Modalité d'adaptation


Page du projet

Contexte :

Le lac Nokoué, situé au sud du Bénin, couvre une superficie d’environ 160 km2 en période de hautes eaux et s’étend parallèlement à la côte atlantique dont il est séparé par un cordon de sable brun. Le milieu saumâtre de ce lac est caractérisé par des interactions continentales et marines dues à des apports saisonniers d’eau douce et d’eau salée.

Ce lac constitue le bassin de vie « des hommes de l’eau » depuis plusieurs centaines d’années. Les Tofinu ont su y développer une civilisation de l’eau construisant des cités lacustres autour du lac et vivant des richesses que leur offrait ce milieu.

Concepts clefs du projet :

Ganvie, qui signifie « nous avons survécu », est une ville lacustre, presque « aquatique » faite de maisons sur pilotis, construites en bambou et en teck, et pouvant accueillir plusieurs familles de pêcheurs. Cette architecture vernaculaire de maisons légères construites sur pilotis, au milieu de l’eau, permet ainsi aux habitants de s’adapter aux variations du niveau de l’eau.

La ville est un ensemble de onze villages organisés autour de canaux sur lesquels les habitants naviguent en pirogues. Cette ville flottante comprend un bureau de poste, une banque, un hôpital, une école, une église, une mosquée, un marché flottant, une place royale et quelques hôtels, bars et restaurants.

Elle est entourée d’un récif artificiel de douze mille enclos à poissons. La pêche est la principale source de revenus et d’activité sur le lac, le système d’aquaculture « acadjas » contribuant à 40 % des prises de poissons.
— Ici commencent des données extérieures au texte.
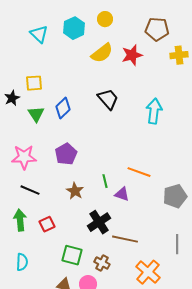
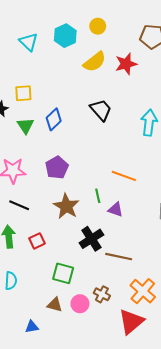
orange line: (139, 172) -> (124, 176), moved
brown star: (75, 191) -> (66, 206), size x1.4
brown cross: (102, 263) -> (102, 294), moved

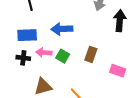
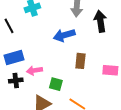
blue arrow: (62, 29) -> (64, 35), moved
green square: (63, 56) -> (56, 84), moved

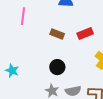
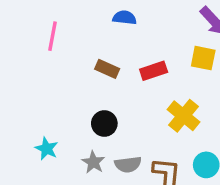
cyan star: (12, 71) -> (47, 149), moved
Le mode de vie de cette communauté et leurs moyens de subsistance sont étroitement reliés à leur environnement. En effet, les Tofins ont su créer un système d’aquaculture entièrement autonome et basé uniquement sur l’utilisation d’éléments naturels du site.

La profondeur du lac oscille entre 40 centimètres et 3 mètres, le lac Nokoué est un environnement peu profond idéal pour le système d’aquaculture récifale « acadja ». C’est en s’inspirant des habitats naturels, tels que les récifs et les forêts de mangrove, que les Tofinu ont développé un système d’aquaculture similaire, recréant des habitats pouvant accueillir un élevage de poissons fonctionnant en autosuffisance durant toute leur croissance. Ce système d’aquaculture est basé sur la construction d’enclos fabriqués à partir de branches coupées dans les forêts voisines, ce système de branchage resserré est implanté dans le fond boueux des parties les moins profondes du lac. Avant la plantation, les branches sont trempées puis séchées pendant deux semaines pour réduire leur flottabilité. Ce système de branchage artificiel, similaire à une forêt de mangrove, fournit alors un habitat protecteur et des zones d’alimentation qui attirent la faune environnante.

Un grand filet est ensuite enroulé autour des masses de branches pour éviter que les gros poissons ne s’échappent. Grâce à ce dispositif basé sur le vivant, les poissons peuvent se nourrir des détritus et des algues provenant du bois en décomposition, de plus, ils sont protégés des autres prédateurs et peuvent se reproduire à l’intérieur de l’enclos. Les poissons sont ensuite prélevés de deux façons : soit en une seule fois après douze mois, soit par une pêche sélective tout au long de l’année, à l’aide de filets dont les trous sont suffisamment grands pour permettre aux petits poissons de s’échapper. Ceux-ci peuvent occuper le reste du lac de manière sauvage et fournir l’occasion d’une pêche alternative.

Pourquoi on en parle ?

La communauté des Tofinu a réussi à développer un mode de vie en symbiose avec son environnement, elle a su créer un habitat adapté à son milieu et a choisi de vivre sur l’eau plutôt que sur les rives, en découle un style de vie à l’écoute des variations et transformations de son milieu. Elle a su créer un système d’aquaculture autosuffisant qui permet aux poissons de se développer sans ajout extérieur. 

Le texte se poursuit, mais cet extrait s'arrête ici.